Router announcements are re-broadcast periodically (currently every 30 seconds) to all immediately connected routers, via every connection channel. The receiving router of such an announcement MUST keep track of the connection channel and specific "target ID" of the connection in memory, but SHOULD NOT persist any of the announcement data, unless explicitly indicated by the protocol. Currently this specification does not indicate when this would be the case.
Namespaces
A special kind of address exists called a "namespace". While a regular address uses an internal private key, a namespace uses a private key provided by a client application. This allows multiple applications to share the same encryption and verification key for a given namespace to share information amongst different instances of itself across the network.
Route selection / scoring
Because Irdest is a mesh network the selection of a route for any given frame is done by every router that handles it along the way. This is also due to the fact that no one network participant can have a full picture of the network topology and is thus dependent on peers to forward frames to whichever of their neighbours is best suited to deliver a particular frame.
A neighbour in Irdest is a device that is connected to the current router via some communication channel (netmod). The terms "netmod", "connection", and "neighbour" are used interchangably.
Irdest uses two different route selection (or "route scoring") mechanisms.
Live route scoring
When a live connection exists this scorer is used. A connection is considered "live" when the router has received an address announcement from the recipient address from a given neighbour in the last 30 seconds.
Because announcements are re-broadcast every 2 seconds this gives lenience to "network wobbles" and temporary connection drop-outs.
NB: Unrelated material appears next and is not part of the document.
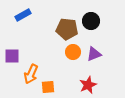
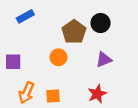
brown pentagon: (67, 29) -> (74, 32), turned 30
orange circle: (73, 52) -> (58, 57), moved
orange arrow: (31, 74) -> (26, 93), moved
When announcements stop being received from a neighbour it is marked as Idle
and skipped when doing route selection via the live scorer.
The live scorer uses both ping latency (calculated based on the signed timestamp in an announcement) and a measured available bandwidth approximation of a given connection.
When a router only has a single link available to reach a peer, this link MUST be used. When there are multiple routes to a target the links are sorted by their ping times and the lowest ping link MUST be used.
When two ping times are within 10% of each other (i.e. 10ms vs 11ms) the available bandwidth of a link is used as a tie-breaker. When the bandwidth for each link is also within a 2% window of each other, or one of the links has failed to measure a bandwidth (the announcement didn't contain it, or it was set to 0
for other reasons) only the ping time SHOULD be used to determine the route.
Because ping times are measured end-to-end the overall ping time to a target decreases as a frame gets closer to its destination. Routing loops can be avoided, because even when a secondary route exists that may provide more bandwidth it is not advantageous for a router to "send back" a frame as it would increase the ping time.
Links that a frame was received on MUST be excluded from route selection!
Store & Forward scoring
When no live link to a target address exists (i.e. not announcement has been received within the last 10 seconds) the routing behaviour of the live scorer is inverted:
If only one link towards a target address exists it MUST be used. If multiple links exists, they are sorted by available bandwidth and the link with the highest bandwidth MUST be used. When two bandwidth values are within a 10% window of each other the ping time to a target MAY be used.
When doing a store & forward routing strategy an implementation MAY rely on the fact that trusted addresses may spend more time in closer proximity to each other, meaning that a trust score can be used to rank them (see Bubble Rap routing in the bibliography). This mechanism is currently not implemented.
Security
(I am not a cryptographer and this section will have to be expanded/ reviewed in the future)
All user messages sent through Irdest are encrypted via the ChaCha20 stream cipher, provided by the ERIS block slicing specification which is used to encode user payloads.
An address in Irdest is an public key (also called "address key"), backed by a corresponding secret key. Keys are generated on the ed25519 twisted edwards curve.
Because ChaCha20 is a stream cipher it requires a symmetric secret to work. For this purpose we convert both secret and public keys from the edwards curve representation to the montgomery curve representation, and use this for the x25519 diffie-hellman handshake between the sending address secret key and the recipient address key.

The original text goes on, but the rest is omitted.